## [WORK REQUEST]
Whenever the word "with" turns up in a line of the data below, copy that line.

## [INFORMATION SHOWN]
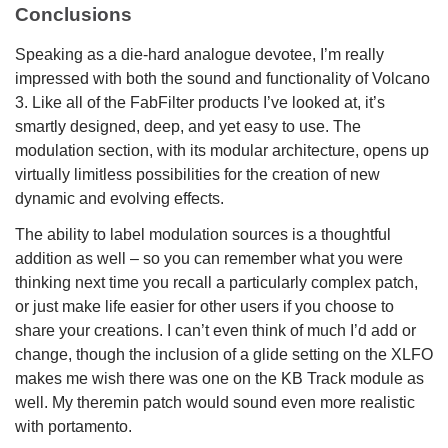
Conclusions
Speaking as a die-hard analogue devotee, I’m really
impressed with both the sound and functionality of Volcano
3. Like all of the FabFilter products I’ve looked at, it’s
smartly designed, deep, and yet easy to use. The
modulation section, with its modular architecture, opens up
virtually limitless possibilities for the creation of new
dynamic and evolving effects.
The ability to label modulation sources is a thoughtful
addition as well – so you can remember what you were
thinking next time you recall a particularly complex patch,
or just make life easier for other users if you choose to
share your creations. I can’t even think of much I’d add or
change, though the inclusion of a glide setting on the XLFO
makes me wish there was one on the KB Track module as
well. My theremin patch would sound even more realistic
with portamento.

## [RESULT OF THIS EXERCISE]
impressed with both the sound and functionality of Volcano
modulation section, with its modular architecture, opens up
with portamento.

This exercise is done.